Hi David and all,
David, Congratulations on moving on to a hopefully more competent therapist. I also applaud your initiative on telling her what would be a big turn-off for you: doing the best they can statement.
I also want to say THANK YOU to you all for the following statements. I just feel so relieved and heartened to know that others feel the same way about certain issues.
Brigid:
a sense of caring about the job you have taken on (being a parent)
Bravo. I wish more people realized that becoming parents isn't just a stage of life for the parent, but a responsibility to others (the kids). That's what makes it such a milestone. My psycho SIL thought of it as a keeping up with the Joneses type of thing. Then expected us to do the heavy lifting of actually raising the kids. I still feel so sorry for those kids.
David:
I am tired of hearing all the excuse making which is frequently disguised as 'understanding'.
I'm really tired of this too! You should hear all the excuse-making for bullies at my school. It's disgusting. One almost has to remind everyone of who the true victim is. Bullying isn't a problem for the bully!!! Again I say, just because they can't help it doesn't mean it doesn't hurt! I mean, g*d-d*mn!!
Vunil:
I appreciate your analysis also. In addition to friends not wanting to hear us complain, I am afraid some of our friends are also as overwhelmed by parenting as our parents were. So to criticize our parents is the same as criticizing them. What makes people so afraid of asking for help or information about something they are struggling with? I would think pride could lead at least some people to want to do a good job!
Gail:
I think some people just get off on being mean.

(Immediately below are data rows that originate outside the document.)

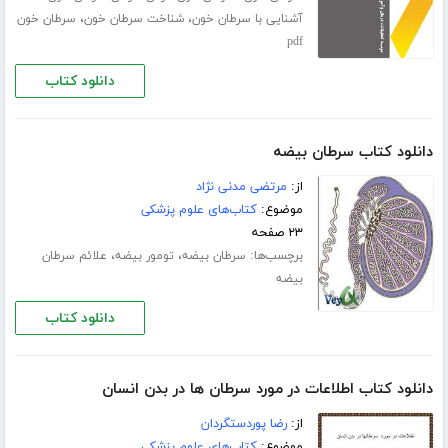
،
،
آشنایی با سرطان خون
شناخت سرطان خون
سرطان خون
pdf
دانلود کتاب
دانلود کتاب سرطان بیضه
از:
مرتضی مدنی نژاد
موضوع:
کتاب‌های علوم پزشکی
۲۳ صفحه
برچسب‌ها:
،
،
سرطان بیضه
تومور بیضه
علائم سرطان
بیضه
دانلود کتاب
دانلود کتاب اطلاعات در مورد سرطان ها در بدن انسان
از:
رضا پوردستگردان
موضوع:
کتاب‌های علوم پزشکی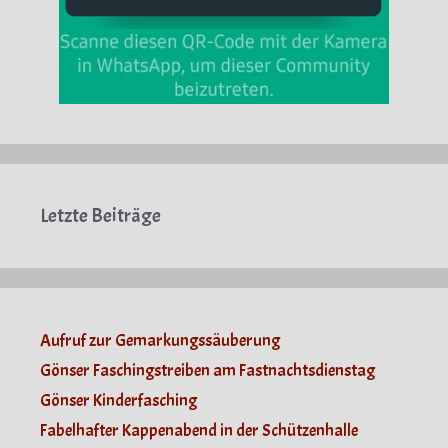
Letzte Beiträge
Aufruf zur Gemarkungssäuberung
Gönser Faschingstreiben am Fastnachtsdienstag
Gönser Kinderfasching
Fabelhafter Kappenabend in der Schützenhalle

Yes, yes, and YES! It took me so long to get this. I mean, how stupid and naive could I be? I was steeped in religious doctrine and the Golden Rule (never mind that I had one mean brother despite similar indoctrination) and could never figure out how other families could allow such meanness. How other people could tolerate mean people as friends. It just stumped me. I would think,
gee, I think I'm being kind and nice and polite and giving and I am just getting walked on. What am I doing wrong? I see my daughter going through this now as she is navigating Mean Girl World.
This thread got me thinking about an aspect of narcissism that has been really bothering me--the analysis of why people are narcissists.
Me too, Gail. I have to reject the "nurture" aspect that I hear a lot from Ts. I really think it is the wiring in the brain that already exists. This wiring is affected by upbringing for sure but the wiring had to already be installed. The Jerk Gene. I think someone released a study about MRIs and empathy that might back this up. My theory is some people are born jerks!
Overall (in response to Marta and the entire thread) I feel people just have different agendas and good parenting is one of them or it isn't. Saddam's priority was power and power and power. Kill or be killed--literally. So he trained his spawn how to kill. Pretty creepy stuff. Kids are either people or pawns.
Thanks everyone for loads of validation here. David, you go, dude!